Extracted material: Begin

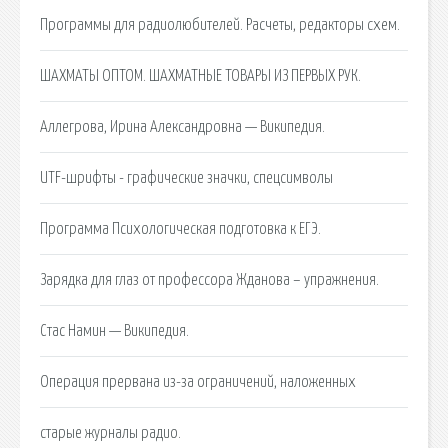
Программы для радиолюбителей. Расчеты, редакторы схем.
ШАХМАТЫ ОПТОМ. ШАХМАТНЫЕ ТОВАРЫ ИЗ ПЕРВЫХ РУК.
Аллегрова, Ирина Александровна — Википедия.
UTF-шрифты - графические значки, спецсимволы
Программа Психологическая подготовка к ЕГЭ.
Зарядка для глаз от профессора Жданова – упражнения.
Стас Намин — Википедия.
Операция прервана из-за ограничений, наложенных
старые журналы радио.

Extracted material: End

> _Required action_
Exactly the lines from the one with "Зарядка для глаз" through the final line of the entries are to be returned, both ends included.

> _Solution for this exercise_
Зарядка для глаз от профессора Жданова – упражнения.
Стас Намин — Википедия.
Операция прервана из-за ограничений, наложенных
старые журналы радио.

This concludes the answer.